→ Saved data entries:
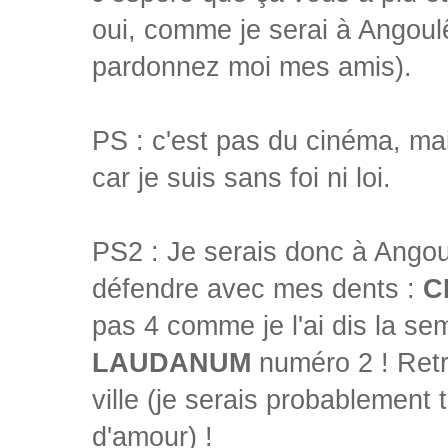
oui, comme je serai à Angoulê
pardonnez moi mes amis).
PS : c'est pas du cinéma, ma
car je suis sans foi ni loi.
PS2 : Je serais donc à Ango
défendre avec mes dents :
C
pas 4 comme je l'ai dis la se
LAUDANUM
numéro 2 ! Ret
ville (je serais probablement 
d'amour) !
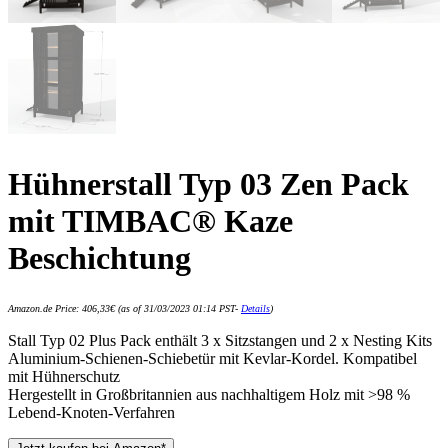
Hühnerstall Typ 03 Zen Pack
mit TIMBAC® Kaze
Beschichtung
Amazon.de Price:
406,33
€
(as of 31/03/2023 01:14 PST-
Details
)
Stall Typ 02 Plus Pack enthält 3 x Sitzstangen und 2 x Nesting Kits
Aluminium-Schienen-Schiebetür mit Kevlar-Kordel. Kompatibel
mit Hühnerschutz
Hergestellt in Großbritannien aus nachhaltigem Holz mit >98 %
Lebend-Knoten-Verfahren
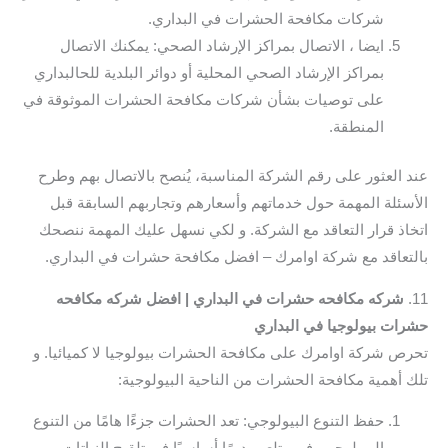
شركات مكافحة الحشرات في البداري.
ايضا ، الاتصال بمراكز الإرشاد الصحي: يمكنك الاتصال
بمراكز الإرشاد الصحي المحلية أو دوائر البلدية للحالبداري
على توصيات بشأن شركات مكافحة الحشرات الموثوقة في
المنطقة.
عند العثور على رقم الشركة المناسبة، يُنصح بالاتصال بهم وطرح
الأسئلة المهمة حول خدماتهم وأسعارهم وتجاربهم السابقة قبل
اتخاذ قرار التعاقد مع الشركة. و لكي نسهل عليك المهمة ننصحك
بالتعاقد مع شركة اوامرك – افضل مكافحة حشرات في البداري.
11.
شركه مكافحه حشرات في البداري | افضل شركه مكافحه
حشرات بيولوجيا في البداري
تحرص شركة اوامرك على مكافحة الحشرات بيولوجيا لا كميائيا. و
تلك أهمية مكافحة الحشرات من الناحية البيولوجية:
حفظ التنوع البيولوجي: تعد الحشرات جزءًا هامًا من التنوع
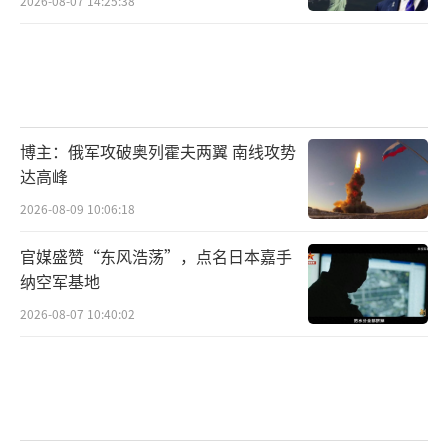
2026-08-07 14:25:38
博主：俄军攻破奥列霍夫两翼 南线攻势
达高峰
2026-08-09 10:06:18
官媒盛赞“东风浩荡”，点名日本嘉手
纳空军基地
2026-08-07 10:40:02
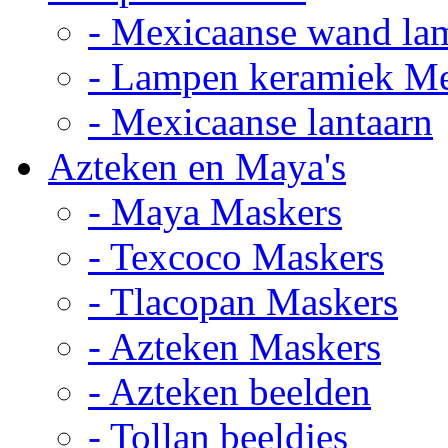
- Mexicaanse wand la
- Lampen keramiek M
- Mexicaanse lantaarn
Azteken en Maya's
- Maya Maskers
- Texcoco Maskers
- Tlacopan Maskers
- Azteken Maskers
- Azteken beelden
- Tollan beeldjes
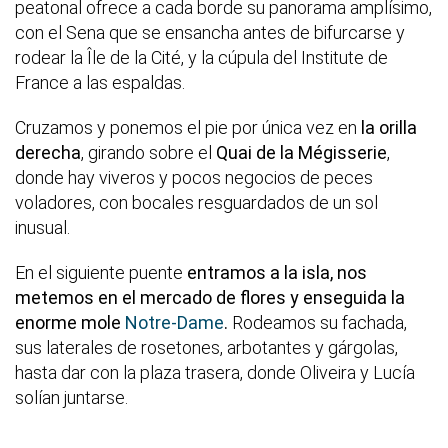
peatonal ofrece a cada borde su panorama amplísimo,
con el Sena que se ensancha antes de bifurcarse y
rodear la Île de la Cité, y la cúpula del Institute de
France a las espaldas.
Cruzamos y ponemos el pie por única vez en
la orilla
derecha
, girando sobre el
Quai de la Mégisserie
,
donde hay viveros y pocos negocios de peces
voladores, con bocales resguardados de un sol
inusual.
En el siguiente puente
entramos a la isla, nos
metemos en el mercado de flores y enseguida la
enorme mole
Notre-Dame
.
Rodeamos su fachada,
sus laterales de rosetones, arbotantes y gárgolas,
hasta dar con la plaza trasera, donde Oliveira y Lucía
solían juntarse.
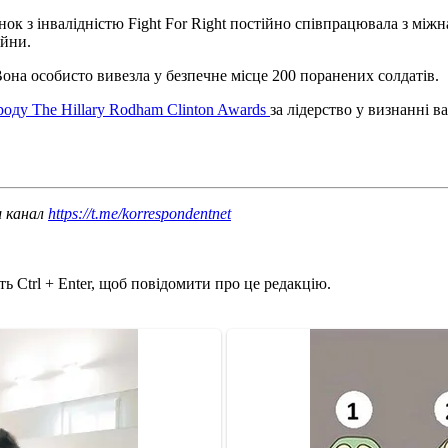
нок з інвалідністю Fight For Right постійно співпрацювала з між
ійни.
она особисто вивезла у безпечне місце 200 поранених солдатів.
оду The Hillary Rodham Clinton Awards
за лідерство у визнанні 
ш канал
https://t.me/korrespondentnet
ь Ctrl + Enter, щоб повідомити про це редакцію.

→ Brief: For every entry above, write it out exactly and remove any image.

→ Reply:
oui, comme je serai à Angoulê
pardonnez moi mes amis).
PS : c'est pas du cinéma, ma
car je suis sans foi ni loi.
PS2 : Je serais donc à Ango
défendre avec mes dents :
C
pas 4 comme je l'ai dis la se
LAUDANUM
numéro 2 ! Ret
ville (je serais probablement 
d'amour) !
Hühnerstall Typ 03 Zen Pack
mit TIMBAC® Kaze
Beschichtung
Amazon.de Price:
406,33
€
(as of 31/03/2023 01:14 PST-
Details
)
Stall Typ 02 Plus Pack enthält 3 x Sitzstangen und 2 x Nesting Kits
Aluminium-Schienen-Schiebetür mit Kevlar-Kordel. Kompatibel
mit Hühnerschutz
Hergestellt in Großbritannien aus nachhaltigem Holz mit >98 %
Lebend-Knoten-Verfahren
شركات مكافحة الحشرات في البداري.
ايضا ، الاتصال بمراكز الإرشاد الصحي: يمكنك الاتصال
بمراكز الإرشاد الصحي المحلية أو دوائر البلدية للحالبداري
على توصيات بشأن شركات مكافحة الحشرات الموثوقة في
المنطقة.
عند العثور على رقم الشركة المناسبة، يُنصح بالاتصال بهم وطرح
الأسئلة المهمة حول خدماتهم وأسعارهم وتجاربهم السابقة قبل
اتخاذ قرار التعاقد مع الشركة. و لكي نسهل عليك المهمة ننصحك
بالتعاقد مع شركة اوامرك – افضل مكافحة حشرات في البداري.
11.
شركه مكافحه حشرات في البداري | افضل شركه مكافحه
حشرات بيولوجيا في البداري
تحرص شركة اوامرك على مكافحة الحشرات بيولوجيا لا كميائيا. و
تلك أهمية مكافحة الحشرات من الناحية البيولوجية:
حفظ التنوع البيولوجي: تعد الحشرات جزءًا هامًا من التنوع
2026-08-07 14:25:38
博主：俄军攻破奥列霍夫两翼 南线攻势
达高峰
2026-08-09 10:06:18
官媒盛赞“东风浩荡”，点名日本嘉手
纳空军基地
2026-08-07 10:40:02
- Mexicaanse wand la
- Lampen keramiek M
- Mexicaanse lantaarn
Azteken en Maya's
- Maya Maskers
- Texcoco Maskers
- Tlacopan Maskers
- Azteken Maskers
- Azteken beelden
- Tollan beeldjes
peatonal ofrece a cada borde su panorama amplísimo,
con el Sena que se ensancha antes de bifurcarse y
rodear la Île de la Cité, y la cúpula del Institute de
France a las espaldas.
Cruzamos y ponemos el pie por única vez en
la orilla
derecha
, girando sobre el
Quai de la Mégisserie
,
donde hay viveros y pocos negocios de peces
voladores, con bocales resguardados de un sol
inusual.
En el siguiente puente
entramos a la isla, nos
metemos en el mercado de flores y enseguida la
enorme mole
Notre-Dame
.
Rodeamos su fachada,
sus laterales de rosetones, arbotantes y gárgolas,
hasta dar con la plaza trasera, donde Oliveira y Lucía
solían juntarse.
нок з інвалідністю Fight For Right постійно співпрацювала з між
ійни.
она особисто вивезла у безпечне місце 200 поранених солдатів.
оду The Hillary Rodham Clinton Awards
за лідерство у визнанні 
ш канал
https://t.me/korrespondentnet
ь Ctrl + Enter, щоб повідомити про це редакцію.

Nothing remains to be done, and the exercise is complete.